In the case of the Kingdom Trails, my humble opinion is that they are reaching a tipping point. The trails are super popular and do generate tremendous economic benefit to area but what if you are that landowner who reaps no economic benefit, has no "skin in the game" and basically donates their land for 25 years to only see their asset (property) overused and overrun for no benefit to them. I'd personally be looking from some payback and this may very well have been done to leverage that payback. Remember the campaign a few years ago to "Save Sidewinder" ? 

Life is not "Rainbows and Unicorns" all the time and sometimes you have face the music. The Kingdom Trails will survive and improve, but negotiations and conversations need to happen to keep all the landowners happy and make sure the economic balance is equalized.


----------



## skiMEbike (Feb 18, 2020)

It's unfortunate as the loss of land access literally splits the trail network in half with no way easy connection between the northern trails and southern trails on Darling Hill.    As WoodCore states it sounds like it reached a tipping point that built up over the years.   I read on another forum that the "final straw" was when the KTA forbid the landowners access on groomed MTB trails.


----------



## thetrailboss (Feb 18, 2020)

skiMEbike said:


> It's unfortunate as the loss of land access literally splits the trail network in half with no way easy connection between the northern trails and southern trails on Darling Hill.    As WoodCore states it sounds like it reached a tipping point that built up over the years.   I read on another forum that the "final straw" was when the KTA forbid the landowners access on groomed MTB trails.



I don't know about that event.  I do know that the major driver was that at least one owner had horses and KTA riders frequently scared the horses or slapped the horses as they biked by.

And FWIW VT Digger reported that KTA has a $1 million bid on one of the properties.


----------



## skiMEbike (Feb 19, 2020)

thetrailboss said:


> I don't know about that event.  I do know that the major driver was that at least one owner had horses and KTA riders frequently scared the horses or slapped the horses as they biked by.
> 
> And FWIW VT Digger reported that KTA has a $1 million bid on one of the properties.

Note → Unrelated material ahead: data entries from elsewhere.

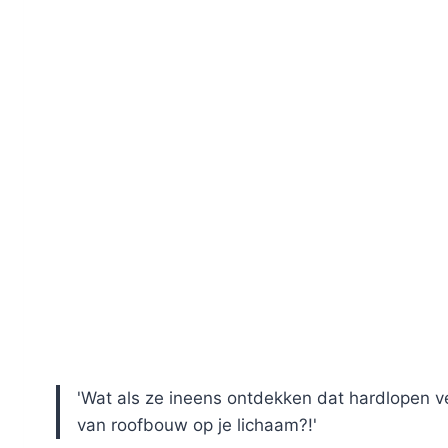
'Wat als ze ineens ontdekken dat hardlopen ve
van roofbouw op je lichaam?!'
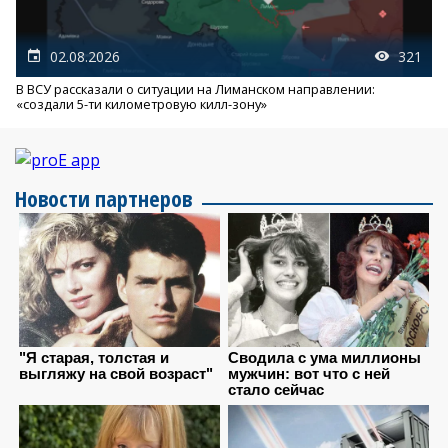
02.08.2026
321
В ВСУ рассказали о ситуации на Лиманском направлении:
«создали 5-ти километровую килл-зону»
Новости партнеров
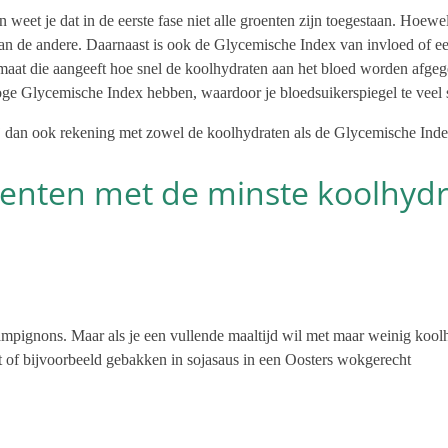
eet je dat in de eerste fase niet alle groenten zijn toegestaan. Hoewel
n de andere. Daarnaast is ook de Glycemische Index van invloed of een 
maat die aangeeft hoe snel de koolhydraten aan het bloed worden afgeg
e Glycemische Index hebben, waardoor je bloedsuikerspiegel te veel sti
 dan ook rekening met zowel de koolhydraten als de Glycemische Ind
oenten met de minste koolhyd
hampignons. Maar als je een vullende maaltijd wil met maar weinig koo
let of bijvoorbeeld gebakken in sojasaus in een Oosters wokgerecht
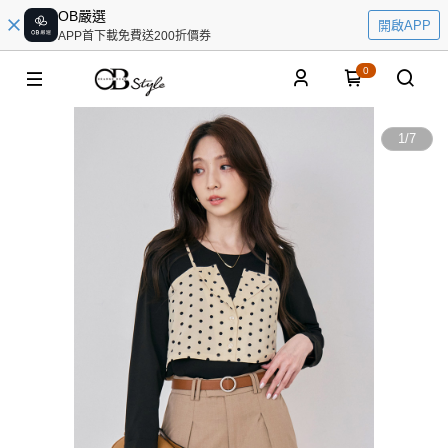
OB嚴選
開啟APP
APP首下載免費送200折價券
0
1
/
7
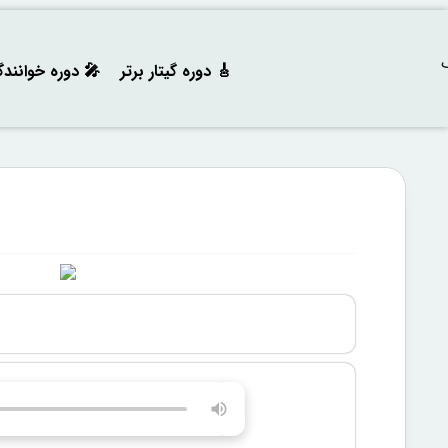
🎸 دوره‌ گیتار برتر
🎤 دوره خوانند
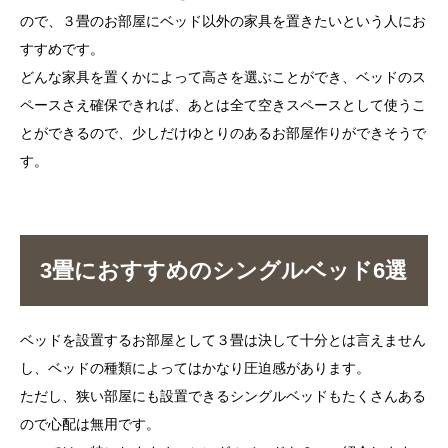
ので、３畳のお部屋にベッド以外の家具を置きたいという人にお
すすめです。
どんな家具を置くかによって高さを選ぶことができ、ベッドのス
ペースさえ確保できれば、あとは全て空きスペースとして使うこ
とができるので、少しだけゆとりのあるお部屋作りができそうで
す。
3畳におすすめのシングルベッド6選
ベッドを設置するお部屋として３畳は決して十分とは言えません
し、ベッドの種類によってはかなり圧迫感があります。
ただし、狭い部屋にも設置できるシングルベッドもたくさんある
ので心配は無用です。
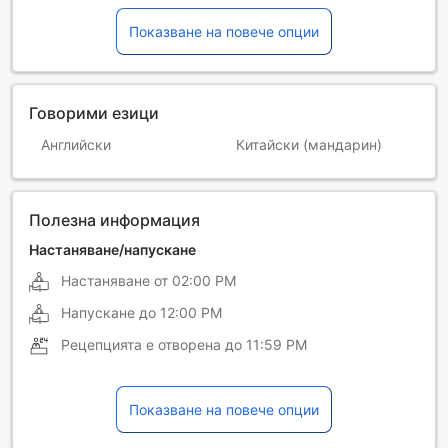
Показване на повече опции
Говорими езици
Английски
Китайски (мандарин)
Полезна информация
Настаняване/напускане
Настаняване от
02:00 PM
Напускане до
12:00 PM
Рецепцията е отворена до
11:59 PM
Показване на повече опции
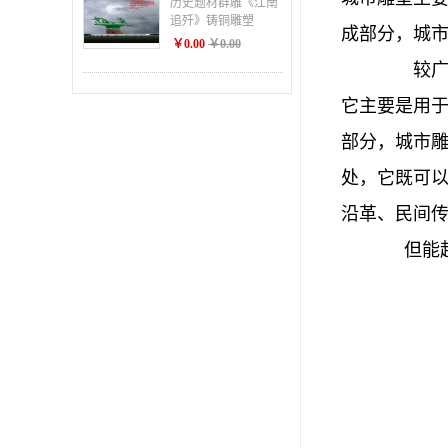
历史题材群雕《江南
追歼》铸铜雕塑
成部分，城
￥0.00
￥0.00
较
它主要是用
部分，城市
处，它既可
沿革、民间
但能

I heard the land that KTA is pursuing is the old home of our dear friend from Jay Peak, Ariel Quiros....I am not sure if it is one of the 3 land owners that decided to ban the bikes on their properties.


----------



## thetrailboss (Feb 19, 2020)

skiMEbike said:


> I heard the land that KTA is pursuing is the old home of our dear friend from Jay Peak, Ariel Quiros....I am not sure if it is one of the 3 land owners that decided to ban the bikes on their properties.



You are correct.  The home and property formerly belonged to the owners of the Wildflower Inn.  For whatever reason, Q bought this house and a few others for the land.  It is now in the control of the receiver.  

https://vtdigger.org/2020/02/10/kin...e-works-to-purchase-240-acre-quiros-property/


----------



## thetrailboss (Feb 20, 2020)

And now some guy is complaining that Kingdom Trails needs an Act 250 permit....

http://www.northstarmonthly.com/fea...v4uj52JDZMGlBjrC0oP1DNa02cdr--ieh9LFyv2sbriXk

Looks like a guy from out of the area who likes to stir up trouble.


----------